The northeastern Maracaibo Basin in western Venezuela was deformed by Paleogene thrusting and an associated tear fault (Burro Negro right-lateral strike-slip fault zone), related to Paleogene oblique collision between the Caribbean and South American plates. Two different tectonic models have been previously proposed for the thick Paleogene depocenter located along the northeastern margin of the Maracaibo Basin. The first model proposes that the depocenter is a foreland basin controlled by southwestward-directed overthrusting during a late Paleocene–middle Eocene oblique collision between the Caribbean and South American plates. The second model, supported by data presented in this study, proposes that the asymmetric Paleogene Maracaibo sedimentary wedge was controlled by strike-slip displacement along a right-lateral tear fault, separating southeast-directed thrust sheets to the east (Lara nappes) from a more stable platform area to the west (Maracaibo Basin).

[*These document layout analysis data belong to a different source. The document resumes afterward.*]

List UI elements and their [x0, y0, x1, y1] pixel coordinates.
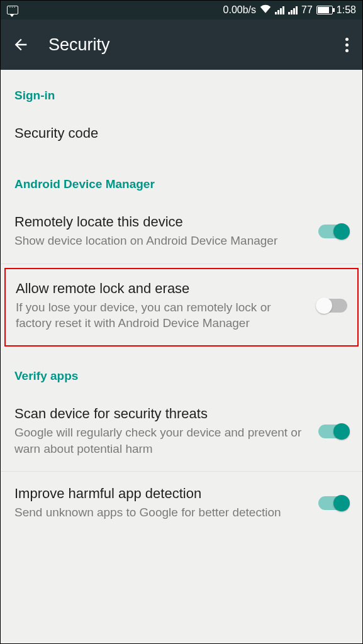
section-adm: Android Device Manager	[1, 158, 362, 200]
status-bar: 0.00b/s 77 1:58	[1, 1, 362, 19]
clock: 1:58	[337, 4, 356, 16]
signal-icon	[275, 6, 284, 14]
battery-pct: 77	[301, 4, 313, 16]
security-code-title: Security code	[14, 125, 341, 142]
improve-detection-sub: Send unknown apps to Google for better d…	[14, 504, 311, 521]
remotely-locate-row[interactable]: Remotely locate this device Show device …	[1, 200, 362, 264]
remote-lock-erase-switch[interactable]	[317, 299, 347, 313]
app-bar: Security	[1, 19, 362, 70]
improve-detection-row[interactable]: Improve harmful app detection Send unkno…	[1, 472, 362, 535]
improve-detection-switch[interactable]	[318, 496, 349, 510]
settings-list: Sign-in Security code Android Device Man…	[1, 70, 362, 535]
remote-lock-erase-row[interactable]: Allow remote lock and erase If you lose …	[4, 268, 359, 347]
signal-icon-2	[288, 6, 298, 14]
improve-detection-title: Improve harmful app detection	[14, 486, 311, 502]
scan-threats-title: Scan device for security threats	[14, 406, 311, 422]
back-arrow-icon[interactable]	[12, 36, 30, 53]
security-code-row[interactable]: Security code	[1, 111, 362, 158]
section-signin: Sign-in	[1, 70, 362, 111]
scan-threats-row[interactable]: Scan device for security threats Google …	[1, 392, 362, 471]
remotely-locate-switch[interactable]	[318, 225, 349, 238]
page-title: Security	[48, 35, 343, 55]
section-verify: Verify apps	[1, 350, 362, 392]
remote-lock-erase-title: Allow remote lock and erase	[16, 280, 310, 297]
wifi-icon	[260, 4, 271, 16]
remotely-locate-title: Remotely locate this device	[14, 214, 311, 230]
messages-icon	[7, 6, 18, 14]
divider	[1, 264, 362, 264]
overflow-menu-icon[interactable]	[343, 35, 351, 55]
data-rate: 0.00b/s	[223, 4, 256, 16]
scan-threats-sub: Google will regularly check your device …	[14, 425, 311, 457]
scan-threats-switch[interactable]	[318, 425, 349, 438]
battery-icon	[316, 6, 333, 14]
remote-lock-erase-sub: If you lose your device, you can remotel…	[16, 299, 310, 331]
remotely-locate-sub: Show device location on Android Device M…	[14, 233, 311, 249]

Regional seismic lines recorded to 5 s two-way traveltime reveal the structure of the asymmetric Paleogene depocenter in the northeastern part of the Maracaibo Basin. The approximately 100-km (62-mi)-long Burro Negro fault is a right-lateral strike-slip fault separating less deformed, inner- to outer-shelf rocks of the western Maracaibo Basin from highly deformed, deep-marine rocks of the eastern Maracaibo Basin. Seismic lines northeast of the Burro Negro fault zone show elongate, subsurface basins bounded by partially inverted reverse and strike-slip faults filled with about 3 km (1.8 mi) of Oligocene and Miocene clastic marine sedimentary rocks. Structural highs of Eocene rocks are characterized at depth on seismic reflection lines by chaotic seismic reflections that underlie the more coherently stratified Oligocene and Miocene subbasins. We interpret these structural highs as steeply dipping fault zones and shale diapirs activated during Eocene–Oligocene oblique plate convergence.
The geology and overall structural configuration of the northeastern Maracaibo Basin and the Burro Negro fault zone support its origin as a right-lateral tear fault. In our model, the Burro Negro fault zone accommodated southeastward migration of the thrust front in the deep-water area east of the fault in the present-day Falcón region. The Paleogene clastic wedge of the Maracaibo Basin exhibits many common features of a classic foreland basin, including onlap onto an arch or forebulge located near the center of the present-day Lake Maracaibo. This paleogeographic coincidence of the Burro Negro fault zone and the Maracaibo shelf edge suggests that the paleotrend of the South American passive margin prior to collision was serrated in map view. West-to-east migration of the Caribbean–South America oblique collision formed progressively younger, parallel tear faults to the east of the Maracaibo Basin that may have formed by the same tectonic process as the Burro Negro fault zone.